Before proceeding to consider the main difference between the psychical life of the sexes, so far as the latter takes subjective and objective things as its contents, a few psychological soundings must be taken, and conceptions formulated. As the views and principles of prevailing systems of psychology have been formed without consideration of the subject of this book, it is not surprising that they contain little that I am able to use. At present there is no psychology but many psychologists, and it would really be a matter of caprice on my part to choose any particular school and attempt to apply its principles to my subject. I shall rather try to lay down a few useful principles on my own account.

The endeavours to reach a comprehensive and unifying conception of the whole psychical process by referring it to a single principle have been particularly evident in the relations between perceptions and sensations suggested by different psychologists. Herbart, for instance, derived the sensations from elementary ideas, whilst Horwicz supposed them to come from perceptions. Most modern psychologists have insisted that such monistic attempts must be fruitless. None the less there was some truth in the view.

To discover this truth, however, it is necessary to make a distinction that has been overlooked by modern workers. We must distinguish between the perceiving of a perception, feeling of a sensation, thinking a thought from the later repetitions of the process in which recognition plays a part. In many cases this distinction is of fundamental importance.

Every simple, clear, plastic perception and every distinct idea, before it could be put into words, passes through a stage (which may indeed be very short) of indistinctness. So also in the case of association; for a longer or shorter time before the elements about to be grouped have actually come together, there is a sort of vague, generalised expectation or presentiment of association. Leibnitz, in particular, has worked at kindred processes, and I believe them to underlie the attempts of Herbart and Horwicz.
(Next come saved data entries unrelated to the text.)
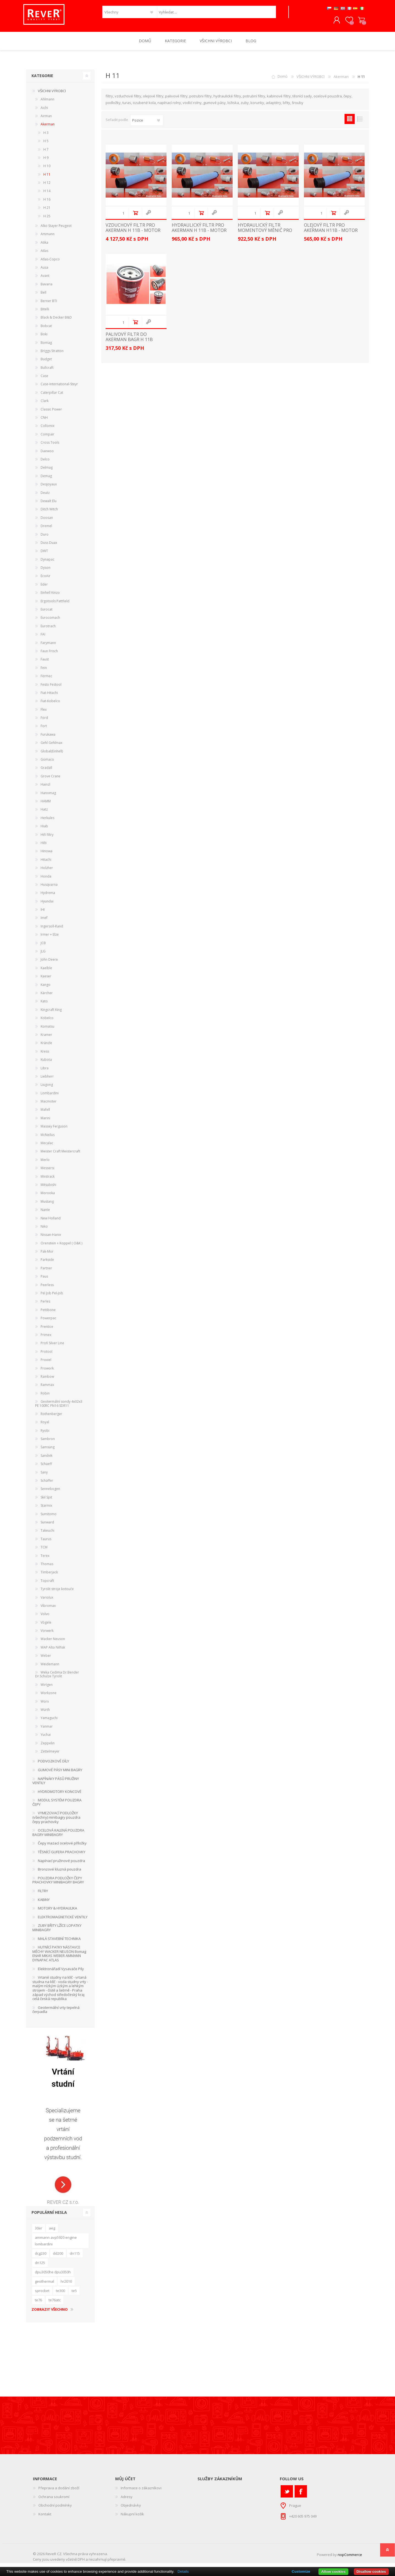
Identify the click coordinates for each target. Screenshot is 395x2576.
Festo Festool (51, 688)
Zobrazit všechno (50, 2313)
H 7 (46, 153)
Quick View (148, 216)
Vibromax (48, 1609)
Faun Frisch (49, 655)
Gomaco (47, 763)
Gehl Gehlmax (51, 746)
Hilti (44, 846)
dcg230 (40, 2257)
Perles (45, 1305)
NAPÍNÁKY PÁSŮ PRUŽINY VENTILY (55, 1784)
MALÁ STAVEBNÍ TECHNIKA (59, 1942)
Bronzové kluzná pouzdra (59, 1873)
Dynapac (47, 563)
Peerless (47, 1288)
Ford (44, 721)
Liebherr (47, 1080)
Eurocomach (50, 621)
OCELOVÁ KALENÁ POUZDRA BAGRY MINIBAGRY (58, 1836)
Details (183, 2571)
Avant (45, 279)
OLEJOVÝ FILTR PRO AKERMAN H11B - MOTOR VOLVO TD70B (331, 234)
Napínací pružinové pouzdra (61, 1864)
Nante (45, 1213)
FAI (43, 638)
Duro (45, 538)
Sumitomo (49, 1517)
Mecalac (47, 1146)
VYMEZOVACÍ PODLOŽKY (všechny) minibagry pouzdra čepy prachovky (56, 1821)
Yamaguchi (49, 1721)
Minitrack (48, 1180)
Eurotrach (48, 630)
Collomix (47, 429)
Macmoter (49, 1105)
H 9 (46, 161)
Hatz (44, 813)
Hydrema (48, 896)
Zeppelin (48, 1747)
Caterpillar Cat (52, 396)
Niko (44, 1230)
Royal (45, 1426)
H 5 (46, 144)
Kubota (46, 1063)
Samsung (48, 1451)
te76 (38, 2303)
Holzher (47, 871)
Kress (45, 1055)
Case (44, 379)
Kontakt (44, 2517)
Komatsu (47, 1030)
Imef (44, 921)
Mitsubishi (48, 1188)
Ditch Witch (49, 513)
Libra (45, 1072)
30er (38, 2231)
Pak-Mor (47, 1255)
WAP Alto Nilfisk (53, 1651)
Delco (45, 463)
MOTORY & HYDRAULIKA (57, 1911)
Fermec (46, 679)
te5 (74, 2294)
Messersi (47, 1171)
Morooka (48, 1196)
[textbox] (216, 14)
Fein (44, 671)
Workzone (49, 1696)
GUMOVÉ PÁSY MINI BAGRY (60, 1773)
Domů (282, 80)
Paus (44, 1280)
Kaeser (46, 980)
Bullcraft (47, 371)
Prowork (47, 1372)
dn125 (40, 2266)
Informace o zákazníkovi (141, 2491)
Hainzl (45, 788)
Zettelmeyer (50, 1755)
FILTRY (43, 1894)
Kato (44, 1005)
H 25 (46, 220)
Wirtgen (47, 1688)
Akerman (341, 80)
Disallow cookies (371, 2571)
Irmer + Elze (50, 938)
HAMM (46, 805)
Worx (45, 1705)
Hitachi (46, 863)
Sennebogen (50, 1492)
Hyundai (47, 905)
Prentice (47, 1330)
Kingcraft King (51, 1013)
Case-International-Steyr (59, 388)
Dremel (46, 529)
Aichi (44, 111)
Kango (45, 988)
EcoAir (45, 579)
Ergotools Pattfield (55, 605)
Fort (44, 729)
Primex (46, 1338)
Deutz (45, 496)
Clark (45, 404)
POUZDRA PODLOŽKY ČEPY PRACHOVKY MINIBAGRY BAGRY (58, 1884)
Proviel (46, 1363)
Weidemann (50, 1668)
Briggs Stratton (52, 354)
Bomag (46, 346)
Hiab (44, 830)
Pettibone (48, 1313)
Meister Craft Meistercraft (60, 1155)
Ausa (44, 271)
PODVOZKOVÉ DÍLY (53, 1764)
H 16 (46, 203)
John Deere (49, 963)
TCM (44, 1551)
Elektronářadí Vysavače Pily (61, 1972)
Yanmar (47, 1730)
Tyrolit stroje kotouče (57, 1592)
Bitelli (45, 313)
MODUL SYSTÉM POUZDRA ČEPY (56, 1806)
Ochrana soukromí (53, 2500)
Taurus (46, 1542)
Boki (44, 338)
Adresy (126, 2500)
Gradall (46, 771)
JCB (43, 946)
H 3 (46, 136)
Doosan (47, 521)
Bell (43, 296)
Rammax (47, 1388)
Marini (45, 1122)
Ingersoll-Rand (52, 930)
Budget (46, 363)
The common acceptance of pleasure and pain as the fundamental sensations, even with Wundt’s addition of the sensations of tension and relaxation, of rest and stimulation, makes the division of psychical phenomena into sensations and perceptions too narrow for due treatment of the vague preliminary stages to which I have referred. I shall go back therefore to the widest classification of psychical phenomena that I know of, that of Avenarius into “elements” and “characters.” The word “character” in this connection, of course, has nothing to do with the subject of characterology.

Avenarius added to the difficulty of applying his theories by his use of a practically new terminology (which is certainly most striking and indispensable for some of the new views he expounded). But what stands most in the way of accepting some of his conclusions is his desire to derive his psychology from the physiology of the brain, a physiology which he evolved himself out of his inner consciousness with only a slight general acquaintance with actual biological facts. The psychological, or second part of his “Critique of Pure Experience,” was really the source from which he derived the first or physiological part, with the result that the latter appears to its readers as an account of some discovery in Atlantis. Because of these difficulties I shall give here a short account of the system of Avenarius, as I find it useful for my thesis.

An “Element” in the sense of Avenarius represents what the usual psychology terms a perception, or the content of a perception, what Schopenhauer called a presentation, what in England is called an “impression” or “idea,” the “thing,” “fact,” or “object” of ordinary language; and the word is used independently of the presence or absence of a special sense-organ stimulation—a most important and novel addition. In the sense of Avenarius, and for our purpose, it is a matter of indifference to the terminology how far what is called “analysis” takes place, the whole tree may be taken as the “element,” or each single leaf, or each hair, or (where most people would stop), the colours, sizes, weights, temperatures, resistances, and so forth. Still, the analysis may go yet further, and the colour of the leaf may be taken as merely the resultant of its quality, intensity, luminosity, and so forth, these being the elements. Or we may go still further and take modern ultimate conceptions reaching units incapable of sub-division.

In the sense of Avenarius, then, elements are such ideas as “green,” “blue,” “cold,” “warm,” “soft,” “hard,” “sweet,” “bitter,” and their “character” is the particular kind of quality with which they appear, not merely their pleasantness or unpleasantness, but also such modes of presentation as “surprising,” “expected,” “novel,” “indifferent,” “recognised,” “known,” “actual,” “doubtful,” categories which Avenarius first recognised as being psychological. For instance, what I guess, believe, or know is an “element”; the fact that I guess it, not believe it or know it, is the “character” in which it presents itself psychologically (not logically).

Now there is a stage in mental activity in which this sub-division of psychical phenomena cannot be made, which is too early for it. All “elements” at their first appearance are merged with the floating background, the whole being vaguely tinged by “character.” To follow my meaning, think of what takes place, when for the first time at a distance one sees something in the landscape, such as a shrub or a heap of wood, at the moment when one does not yet know what “it” is.

At this moment “element” and “character” are absolutely indistinguishable (they are always inseparable as Petzoldt ingeniously pointed out), so improving the original statement of Avenarius.